Of course we have to weight this data with the real  values for the distribution of the population in Italy.
We found in this site this values of 28864088 for Male population and 30393478 for Female population who is registered at the moment in Italy. 

You can find this data at this site:
28864088
https://www.statista.com/statistics/786485/population-by-gender-in-italy/

In [None]:
tot["Registered"]=[28864088,30393478]
tot["Prop"]=tot.Total/tot.Registered
tot

In [None]:
plt.title("Mean number of Vaccinations for Gender")
plt.bar(tot.index,list(tot["Prop"]),color=["b","pink"])
#plt.bar(list(tot["Total"].value_counts()[0:1].keys()),list(tot["Total"].value_counts()[0:1]))
#plt.bar(list(fifa['nationality'].value_counts()[0:5].keys()),list(fifa['nationality'].value_counts()[0:5]),color="g")
plt.show()

In the 2 tables below we observe the number of the complexive vaccination for gender in the different regions

In [None]:
print("Number of Vaccination for Region on male population")
pd.DataFrame(data.groupby("region_name")["males"].sum().sort_values(ascending =False))

In [None]:
print("Number of Vaccination for Region on female population")
pd.DataFrame(data.groupby("region_name")["females"].sum().sort_values(ascending = False))

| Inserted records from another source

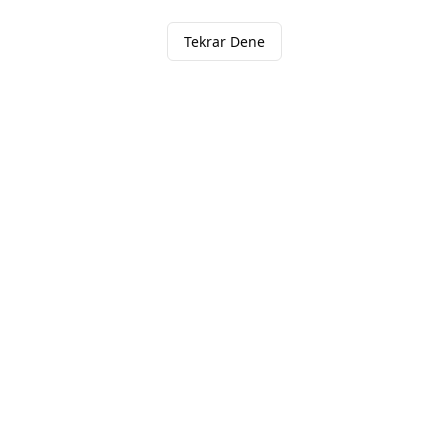
Tekrar Dene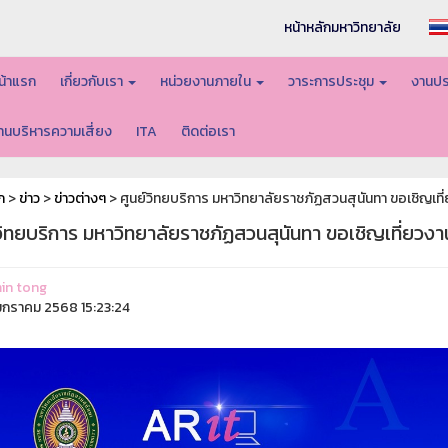
หน้าหลักมหาวิทยาลัย
น้าแรก
เกี่ยวกับเรา
หน่วยงานภายใน
วาระการประชุม
งานปร
านบริหารความเสี่ยง
ITA
ติดต่อเรา
ก
>
ข่าว
>
ข่าวต่างๆ
> ศูนย์วิทยบริการ มหาวิทยาลัยราชภัฏสวนสุนันทา ขอเชิญเ
์วิทยบริการ มหาวิทยาลัยราชภัฏสวนสุนันทา ขอเชิญเที่ย
in tong
กราคม 2568 15:23:24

This table represent the number of different kind of vaccination for day. As we can see in the beginning we had just 2 kind of vaccinations ( first doses and doses for previous infection).
While many people has already vaccinated in this phase the most of vaccines are additional booster for people who already get 2 doses but the number of first and second doses tells us the number of people withouth any vaccination is decreasing by few tens of thousands for day

Data Grouped by day
----

In [None]:
data.columns

In [None]:
data.groupby("administration_date")['first_dose', 'second_dose', 'previous_infection',
       'additional_booster_dose', 'booster_immuno', 'second_booster'].sum()

In [None]:
data

In [None]:
data["dailytotal"]=data.males+data.females
data


In [None]:
#data["dailytotal"]=data.groupby("data")["m"].sum()+data.groupby("data")["f"].sum()
dictionary={"males":data.groupby("administration_date")["males"].sum(),"females":data.groupby("administration_date")["females"].sum()}
daily_gender=pd.DataFrame(dictionary)
daily_gender["Total"]=daily_gender.males+daily_gender.females
daily_gender

How many are vaccinated for Class of Age <a class='anchor' id= 3></a>
===


In [None]:
data.age_range

In [None]:
print("Number of Vaccination for Age in class for the male population")
data.groupby("age_range")["males"].sum().sort_values(ascending = False)

In [None]:
print("Number of Vaccination for Age in class for the female population")
data.groupby("age_range")["females"].sum().sort_values()

In [None]:
total_vaccination=data.males.sum()+data.females.sum()
plt.title("Distribution of the total vaccinations for Age")
age_vac=pd.DataFrame(data.groupby("age_range")["dailytotal"].sum().sort_values()/total_vaccinations)
age_vac.columns=["Total"]
plt.bar(age_vac.index,list(age_vac["Total"]))
plt.show()

In [None]:
print(((data.groupby("age_range")["dailytotal"].sum().sort_values()/total_vaccinations)*100).round(2))

In [None]:
data.males.sum()

In [None]:
plt.title("Distribution of Vaccine for Age on Males")
age_m=pd.DataFrame(data.groupby("age_range")["males"].sum().sort_values()/data.males.sum())
#(data.groupby("age_range")["dailytotal"].sum().sort_values()/60627130)
age_m.columns=["Total"]
plt.bar(age_m.index,list(age_m["Total"]))
plt.show()

In [None]:
((data.groupby("age_range")["males"].sum().sort_values()/data.males.sum())*100).round(2).sort_values(ascending=False)


In [None]:
plt.title("Distribution of Vaccine for Age on Females")
age_f= pd.DataFrame(data.groupby("age_range")["females"].sum().sort_values()/data.females.sum())
age_f.columns=["Total"]
plt.bar(age_f.index,list(age_f["Total"]))
plt.show()

We can found some differences in percentage but to make conclusions we should know the demographic structure of the population. 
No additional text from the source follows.